He’d liked them terribly initially. City-boy, raised with only tame parks for company and that only when parental fragility had permitted sojourn and then there had been the house of lost boys and nobody had time for parks then, did they? The woods were wild in a way that thrilled boyhoods in the Neighborhood and would have thrilled Jude’s own, if he’d had time for that as well.
He had a book spread on his knee, hard-backed and the ends of the scarf were weighting the pages to keep them open, and he had an apple in hand and the air was clean and very fresh and had no smell of anything at all. Places acquired smells from the people who belonged to them and present occupation of somebody else’s brought it home all the more. Jude smelled of soap and the borrowed habit of cigarettes (the packet was lodged in the coat pocket) that had belonged to somebody else entirely and of books and the apple’s tang and circularity of notions could be buried in somebody else’s pages and words in cold present location.
The woods were a promise to Cisco, too, though there were times they didn’t keep it. For his pack, the woods had offered shelter down through the generations, and only recently had they forsaken it, if only for a season to weather the winter away with another pack in the center of the country. It was not usual for wolves to do that, and they most certainly did not usually hobnob the way deer or other prey-animals did; but Cisco had recently come into control of the pack, and he was young to have it. Older members of the pack, though weak in their age, had the good fortune to have family in other packs, and where wolf instincts failed, sometimes human good sense took over. So they went, and took a season to grow accustomed to each other, until relations between Cisco and the alpha of the other pack had finally become strained to the point of breaking. (Human good sense was very well and all, but eventually, instincts took over.)
It was a relief to Cisco to be home again, he and his small caravan of trailers full of wolves. There weren’t that many of them, as they had never been a large pack to begin with, and at present they were all clustered at the edge of park land, on a patch that the Johansson family had owned for generations, stretching clotheslines and extending aluminium beds.
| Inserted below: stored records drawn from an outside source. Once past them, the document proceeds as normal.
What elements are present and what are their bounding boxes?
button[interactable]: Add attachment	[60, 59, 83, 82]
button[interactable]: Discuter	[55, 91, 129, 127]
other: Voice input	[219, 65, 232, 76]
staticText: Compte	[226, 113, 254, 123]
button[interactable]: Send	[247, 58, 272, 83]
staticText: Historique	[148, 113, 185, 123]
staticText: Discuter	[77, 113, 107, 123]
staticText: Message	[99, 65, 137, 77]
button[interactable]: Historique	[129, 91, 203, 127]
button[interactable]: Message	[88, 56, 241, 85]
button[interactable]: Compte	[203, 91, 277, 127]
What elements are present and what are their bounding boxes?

Cisco himself strode off to get the lay of the land, on two legs and not four, for now, and broke out of the trees not five feet from Jude, who so happened to be upwind. Cisco was therefore as surprised as anyone might be to find him there, and he paused to adjust his glasses (black, plastic rims, rather thick) and collect himself. “Good morning,” he said, thinking that it was probably still morning. Cisco was absurdly well-dressed for a would-be hiker: tidy multicolored sweater in bold block patterns and pressed slacks. His nod to the terrain was a pair of proper-soled tennis shoes; he looked like a loafer kind of man, otherwise.
Jude knew wolves in books. City children did not encounter animals that weren’t thoroughly domesticated and much as small Jude had longed for companion animal, familiarity with man’s best friend had only been built on the back of a series of liaisons. Wolf was a step beyond world, even if Jude had known (he did not). And he hadn’t paid attention beyond initial notice of the shining line of aluminum beyond the crop of trees, thanks.
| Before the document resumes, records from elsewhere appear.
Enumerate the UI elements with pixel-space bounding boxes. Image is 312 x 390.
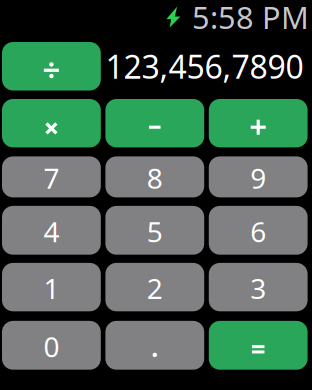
staticText: 0 [43,328,59,365]
button[interactable]: Decimal point [105,321,204,370]
button[interactable]: 3 [209,263,308,311]
button[interactable]: 7 [2,156,101,197]
button[interactable]: Multiply [2,99,101,147]
staticText: 6 [250,213,266,250]
button[interactable]: 5 [105,206,204,255]
button[interactable]: Equals [209,321,308,370]
button[interactable]: 2 [105,263,204,311]
button[interactable]: 4 [2,206,101,255]
staticText: 7 [43,159,59,196]
staticText: 5:58 PM [192,0,309,37]
button[interactable]: 6 [209,206,308,255]
staticText: 1 [43,270,59,307]
button[interactable]: Minus [105,99,204,147]
staticText: 123,456,7890 [105,45,303,88]
button[interactable]: Plus [209,99,308,147]
button[interactable]: 8 [105,156,204,197]
staticText: 2 [147,270,163,307]
button[interactable]: 9 [209,156,308,197]
button[interactable]: Divide [2,42,101,90]
staticText: 8 [147,159,163,196]
staticText: 5 [147,213,163,250]
staticText: 4 [43,213,59,250]
button[interactable]: 1 [2,263,101,311]
staticText: 9 [250,159,266,196]
staticText: 3 [250,270,266,307]
button[interactable]: 0 [2,321,101,370]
He looked up from the book now, because hello, interruption. The man looked startled as anybody who’d broken out of the trees at speed had no right to, and Jude felt whatever the book had begun to layer over fold itself away completely in the face of somebody wholly unknown. He didn’t look like he belonged, although begging pardon, Jude looked like lost boy rather than grown adult trekking intrepidly through forest. This man looked as if he ought to be in a library or perhaps at a desk, and Jude’s smile was haphazard, and he noticed the shoes.
“Hello, sunshine. I think it counts as morning.” Jude said it agreeably, even if it was stretching by degrees into afternoon-territory. Afternoon meant evening meant the bar, and isolation had its highlights but a new person who wandered the woods in fashion alike no hiker Jude had ever seen - better, and better please and thank you. “I’m Jude, who are you?”
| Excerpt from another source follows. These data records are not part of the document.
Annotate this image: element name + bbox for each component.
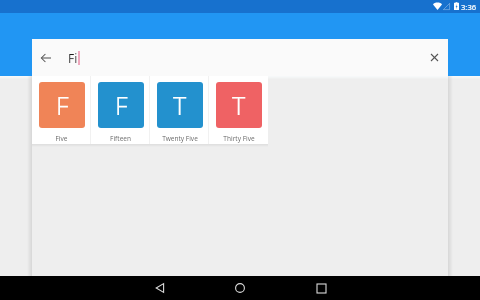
staticText: Thirty Five xyxy=(223,134,255,143)
button[interactable]: Back xyxy=(32,39,60,76)
button[interactable]: F xyxy=(91,76,150,144)
staticText: F xyxy=(56,88,69,122)
staticText: Fi xyxy=(68,50,78,66)
button[interactable]: Back xyxy=(32,39,448,76)
staticText: Twenty Five xyxy=(162,134,198,143)
button[interactable]: Recents xyxy=(309,276,333,300)
button[interactable]: T xyxy=(209,76,268,144)
staticText: T xyxy=(173,88,187,122)
staticText: 3:36 xyxy=(461,2,477,12)
button[interactable]: Back xyxy=(148,276,172,300)
button[interactable]: T xyxy=(150,76,209,144)
button[interactable]: Home xyxy=(228,276,252,300)
button[interactable]: F xyxy=(32,76,91,144)
button[interactable]: Clear query xyxy=(420,39,448,76)
staticText: Five xyxy=(55,134,68,143)
staticText: F xyxy=(115,88,128,122)
staticText: T xyxy=(232,88,246,122)
staticText: Fifteen xyxy=(110,134,131,143)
Cisco did indeed look suited to a desk, thick glasses and slacks, a set of bony shoulders and a narrowness of waist that made people think of secretaries and coffee house lurkers. The thick sweater did a lot to hide the natural muscle and scar set that came with his nature and his position. He surveyed Jude with some surprise through his lenses, and settled on his heels for a short, small-town chat. “Cisco Delgado,” he said. “Been out of town for a year or so, but I am hoping Repose is still there.” He smiled his easy smile.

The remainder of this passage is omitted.